In reply to dean1484 :
re: interest rate
I'm not sure the rate itself matters too much. yes 14% is "bad" and 1.4% is "good". But really either way you are choosing to buy something for the full amount of money, not the interest rate. the interest cost just adds some to your final purchase price. so if you have slightly higher rate but you are still comfortable with the cost for what you get, then no worries.
TLDR - it's easy to get twisted up in numbers, but remember the big picture - which is you are buying x for y dollars
Robbie (Forum Supporter) said:
TLDR - it's easy to get twisted up in numbers, but remember the big picture - which is you are buying x for y dollars
Agreed. But do I want those dollars tied up in the depreciating asset, or freed up to be invested elsewhere?
Its the same reason I have a financed house.
I had the cash but financed it. The interest rate (in 2016) was lower than what i expected to get from the market. When we closed the loan in 2019 we did the math and the bet paid off.
Duke
MegaDork
8/12/20 4:29 p.m.
Depends totally on the definition of "fun":
If "fun" means the car is likely to end up wrecked or badly broken - ABSOLUTELY NO FINANCING.
If "fun" means tooling around when the weather is nice or running the occasional TSD / scavenger hunt / poker run rally, then sure, I'd consider financing.
I financed a motorcycle once to build my credit up before buying a house. Everything else, fun or daily is bought with cash.
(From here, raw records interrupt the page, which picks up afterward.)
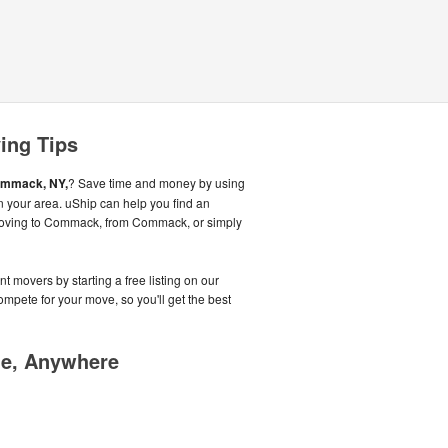
ing Tips
mmack, NY,
? Save time and money by using
n your area. uShip can help you find an
moving to Commack, from Commack, or simply
t movers by starting a free listing on our
pete for your move, so you'll get the best
me, Anywhere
Sure, if the situation is right.
Is it a car that is a DD, and happens to be fun? Yes. If I'm taking it to the track, I'm getting track insurance too.
Is it a fun car that I could buy in cash, but the credit union is offering 2% financing? Again, better believe I'm grabbing that free money.
Is it a 3rd car that I've always wanted but can only afford if I finance it? Almost certainly no. Maybe if I expected it to appreciate at a higher perecent than the loan, but that is extremely unlikely.